Is the Constitution as understood by the Founders at risk?   If so, then how so, and what caused this?  And would the passing of the Founders’ Constitution represent a grave threat (as Tea Partiers or Glenn Beck would have it) or rather a welcome moment in the progressive unfolding of basic principles of freedom and equality? Can our deepest constitutional concerns be addressed through ordinary political means, or are our problems fundamentally moral and spiritual?

Conference Director : Ralph C. Hancock, BYU Professor of Political Science and President of the John Adams Center.  Author of The Responsibility of Reason: Theory and Practice in a Liberal-Democratic Age.

Visiting Speakers:

Paul Rahe , Charles O. Lee and Louise K. Lee Chair in Western Heritage and Professor of History, Hillsdale College, Author of  Soft Despotism, Democracy’s Drift. “Montesquieu and the Foundations of American Constitutionalism,”

Charles R. Kesler , Dengler-Dykema Distinguished Professor of Government, Claremont McKenna College, editor of the Federalist Papers and of the Claremont Review of Books: “Restoring Constitutionalism”

William Voegeli , Visiting scholar at Claremont McKenna College’s Henry Salvatori Center, contributing editor of the Claremont Review of Books and the author of Never Enough: America’s Limitless Welfare State : “Populism and Constitutionalism”

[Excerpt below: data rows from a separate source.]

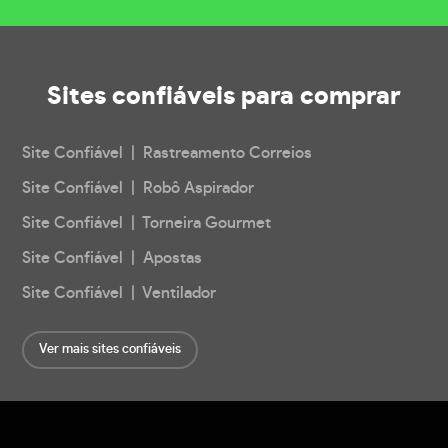
Sites confiáveis
para comprar
Site Confiável | Rastreamento Correios
Site Confiável | Robô Aspirador
Site Confiável | Torneira Gourmet
Site Confiável | Apostas
Site Confiável | Ventilador
Ver mais sites confiáveis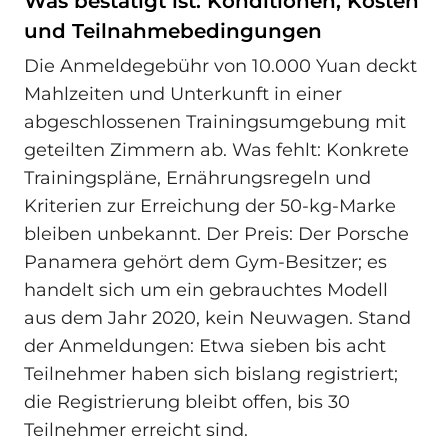
Was bestätigt ist: Konditionen, Kosten
und Teilnahmebedingungen
Die Anmeldegebühr von 10.000 Yuan deckt
Mahlzeiten und Unterkunft in einer
abgeschlossenen Trainingsumgebung mit
geteilten Zimmern ab. Was fehlt: Konkrete
Trainingspläne, Ernährungsregeln und
Kriterien zur Erreichung der 50-kg-Marke
bleiben unbekannt. Der Preis: Der Porsche
Panamera gehört dem Gym-Besitzer; es
handelt sich um ein gebrauchtes Modell
aus dem Jahr 2020, kein Neuwagen. Stand
der Anmeldungen: Etwa sieben bis acht
Teilnehmer haben sich bislang registriert;
die Registrierung bleibt offen, bis 30
Teilnehmer erreicht sind.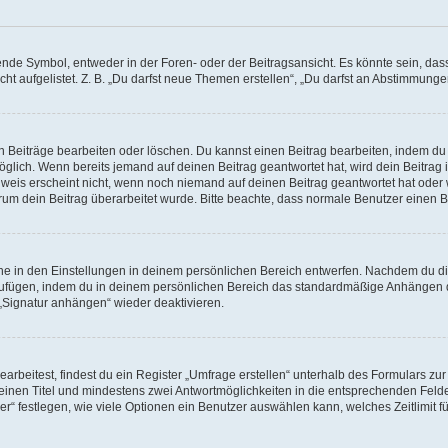
e Symbol, entweder in der Foren- oder der Beitragsansicht. Es könnte sein, dass e
ht aufgelistet. Z. B. „Du darfst neue Themen erstellen“, „Du darfst an Abstimmung
n Beiträge bearbeiten oder löschen. Du kannst einen Beitrag bearbeiten, indem du
möglich. Wenn bereits jemand auf deinen Beitrag geantwortet hat, wird dein Beitra
nweis erscheint nicht, wenn noch niemand auf deinen Beitrag geantwortet hat oder 
 warum dein Beitrag überarbeitet wurde. Bitte beachte, dass normale Benutzer einen
e in den Einstellungen in deinem persönlichen Bereich entwerfen. Nachdem du die 
zufügen, indem du in deinem persönlichen Bereich das standardmäßige Anhängen d
 „Signatur anhängen“ wieder deaktivieren.
beitest, findest du ein Register „Umfrage erstellen“ unterhalb des Formulars zur 
t einen Titel und mindestens zwei Antwortmöglichkeiten in die entsprechenden Felde
r“ festlegen, wie viele Optionen ein Benutzer auswählen kann, welches Zeitlimit fü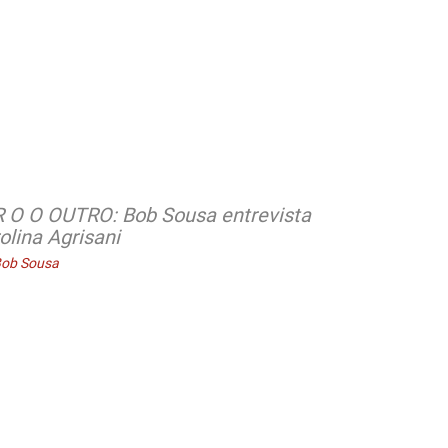
 O O OUTRO: Bob Sousa entrevista
VER O OUTR
olina Agrisani
Ítalo Laure
Bob Sousa
por Bob Sousa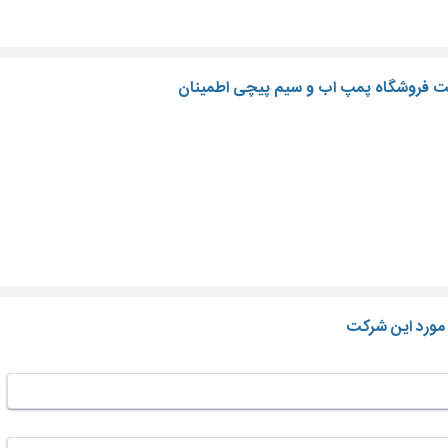
یت فروشگاه پمپ اب و سیم پیچی اطمینان
 مورد این شرکت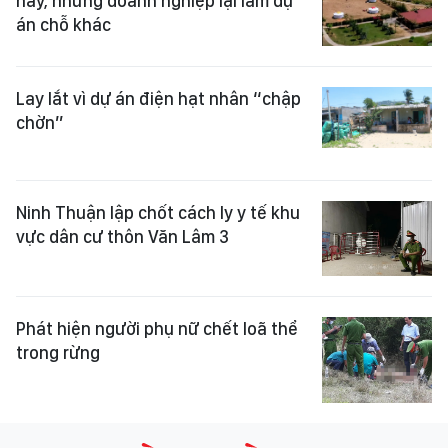
này, nhưng doanh nghiệp lại làm dự
án chỗ khác
Lay lắt vì dự án điện hạt nhân “chập
chờn”
Ninh Thuận lập chốt cách ly y tế khu
vực dân cư thôn Văn Lâm 3
Phát hiện người phụ nữ chết loã thể
trong rừng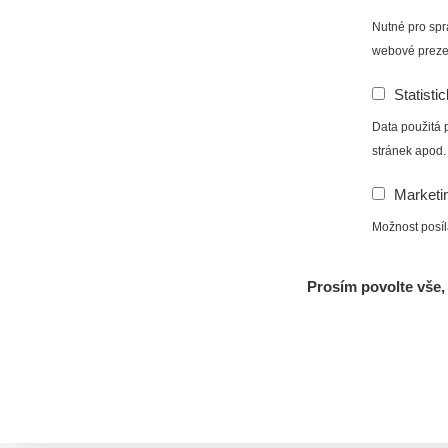
Nutné pro spr
webové preze
Statisti
Data použitá 
stránek apod.
Marketi
Možnost posíl
Prosím povolte vše, 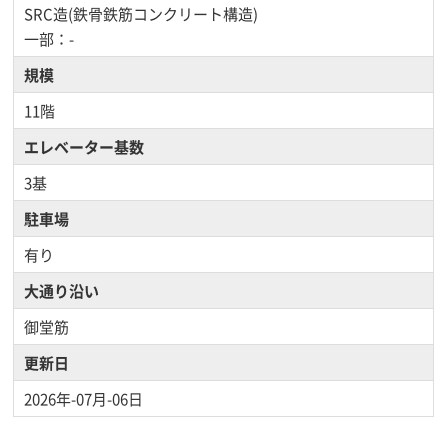
SRC造(鉄骨鉄筋コンクリート構造)
一部：-
規模
11階
エレベーター基数
3基
駐車場
有り
大通り沿い
御堂筋
更新日
2026年-07月-06日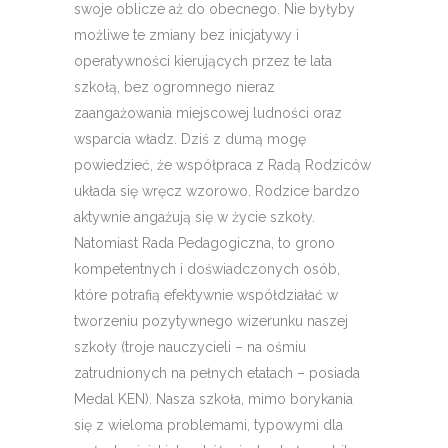
swoje oblicze aż do obecnego. Nie byłyby
możliwe te zmiany bez inicjatywy i
operatywności kierujących przez te lata
szkołą, bez ogromnego nieraz
zaangażowania miejscowej ludności oraz
wsparcia władz. Dziś z dumą mogę
powiedzieć, że współpraca z Radą Rodziców
układa się wręcz wzorowo. Rodzice bardzo
aktywnie angażują się w życie szkoły.
Natomiast Rada Pedagogiczna, to grono
kompetentnych i doświadczonych osób,
które potrafią efektywnie współdziałać w
tworzeniu pozytywnego wizerunku naszej
szkoły (troje nauczycieli – na ośmiu
zatrudnionych na pełnych etatach – posiada
Medal KEN). Nasza szkoła, mimo borykania
się z wieloma problemami, typowymi dla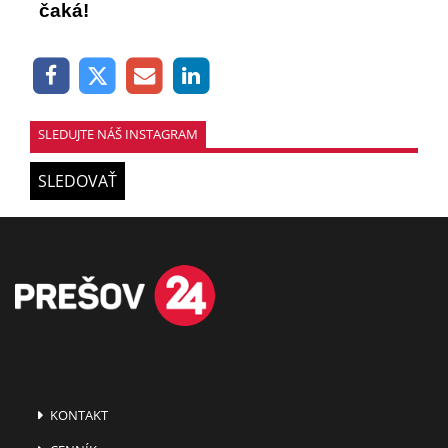
čaká!
SLEDUJTE NÁŠ INSTAGRAM
SLEDOVAŤ
KONTAKT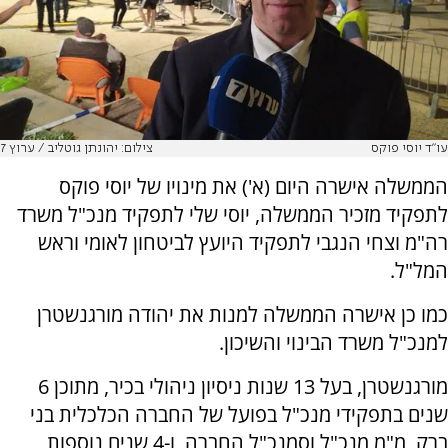
עו"ד יוסי פוקס
צילום: יהונתן גוטליב / ערוץ 7
הממשלה אישרה היום (א') את מינויו של יוסי פוקס
לתפקיד מזכיר הממשלה, יוסי שלי לתפקיד מנכ"ל משרד
רה"מ וצחי הנגבי לתפקיד היועץ לביטחון לאומי וראש
המל"ל.
כמו כן אישרה הממשלה למנות את יהודה מורגנשטרן
למנכ"ל משרד הבינוי והשיכון.
מורגנשטרן, בעל 13 שנות ניסיון ניהולי בכיר, מתוכן 6
שנים בתפקידי מנכ"ל בפועל של החברה הכלכלית בני
ברק, מ"מ מנכ"ל וסמנכ"ל החברה, ו-4 שנים נוספות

Peter Lawler , Dana Professor of Government at Berry College in Georgia, editor-in-chief of Perspectives on Political Science, and author of Modern and American Dignity : “Toward a Consistent Ethic of Judicial Review: Our Founding and Legislative Compromise.”

Rogers Smith , Christopher H. Browne Distinguished Professor of Political Science at the University of Pennsylvania, author of “Oligarchies in America? Reflections on Tocqueville’s Fears”: “The Constitutional Philosophy of Barack Obama.”